One of my favorite memories has to be in the caiman survey when the guide told us to calm the caiman down we just had to stroke its tummy. We didn't believe them at first but the effect was incredible.

Just living in a boat for two weeks right alongside the jungle was amazing.

I loved visiting the Cocama tribes village and playing games with the local children, that was a highlight for me. I would recommend the Operation Wallacea program to anyone who has the chance to go.

Staff Interviews

These are in-depth Q&A sessions with program leaders.

Scott Sveiven

Job Title
U.S. Director

What is your favorite travel memory?

It's always difficult for me to pick favorites from my travel experiences, but it's between two epic experiences: driving re-dang-diculous 3-wheeled, worst-possible vehicle for 3 adults, no set route, and no prize for first charity racing adventures with my two closest friends across India in 2008 and South America in 2011.

How have you changed/grown since working for your current company?

It's hard to succinctly describe how I've changed since coming to work for Opwall, mostly because my role is incredibly variable throughout the year.

In a broad sense, I have further fostered my ability to work independently and without supervision. In addition, adapting to changing conditions and circumstances has become practically second nature for me.

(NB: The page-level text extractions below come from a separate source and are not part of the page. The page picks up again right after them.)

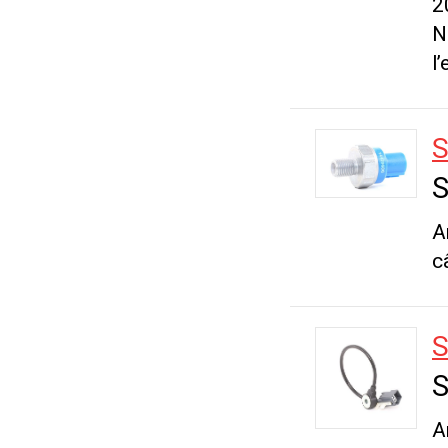
2
N
l
S
S
A
c
S
S
A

What is the best story you've heard from a return student?

I wouldn't ascribe this story to one student, but rather several that have had similar experiences from coming out to be a part of an Opwall field project.

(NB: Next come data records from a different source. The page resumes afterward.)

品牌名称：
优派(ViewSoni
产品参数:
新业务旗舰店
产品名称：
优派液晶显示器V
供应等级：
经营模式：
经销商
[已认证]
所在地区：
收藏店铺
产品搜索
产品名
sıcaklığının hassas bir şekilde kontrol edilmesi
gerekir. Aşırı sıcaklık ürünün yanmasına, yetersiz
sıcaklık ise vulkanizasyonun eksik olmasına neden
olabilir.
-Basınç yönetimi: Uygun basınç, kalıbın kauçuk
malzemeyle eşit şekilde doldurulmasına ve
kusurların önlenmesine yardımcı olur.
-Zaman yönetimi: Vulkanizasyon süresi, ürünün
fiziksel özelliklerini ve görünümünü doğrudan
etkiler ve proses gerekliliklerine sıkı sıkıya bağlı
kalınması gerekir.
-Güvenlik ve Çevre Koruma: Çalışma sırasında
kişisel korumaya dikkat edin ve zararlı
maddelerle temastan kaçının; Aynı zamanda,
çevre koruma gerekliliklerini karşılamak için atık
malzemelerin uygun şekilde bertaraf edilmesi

Essentially, the students come with few expectations or clear ideas about how working on a remote field biology project might influence their lives and interests, but low and behold, it leads to an incredible expansion of personal perspective on themselves, sense of home, and understanding of their place in the world.

What makes your company unique? When were you especially proud of your team?

In more ways than one, Opwall is really a one-of-a-kind organization. From a structural level, I do not know of any other company that is approaching one topic, in our case biodiversity conservation, from at least four distinct platforms at once: primary research, education, community engagement, and conservation management.

Moreover, the sheer scope of countries, environments, and taxa involved is staggering, and is nearly matched by the worldwide network of participating academics, biologists, educators, and nature enthusiasts.

What do you believe to be the biggest factor in being a successful company?

In my view, there is no one-size fits all answer for what makes a company successful.

That being said, having company values that emphasize the importance of clients and employees, maintaining a vibrant and constructive organizational culture, team work, a clear strategic vision and goals to achieve it, and generally being appreciate of all the hard work being in from everyone even tangentially involved with operations all seem like important factors to me.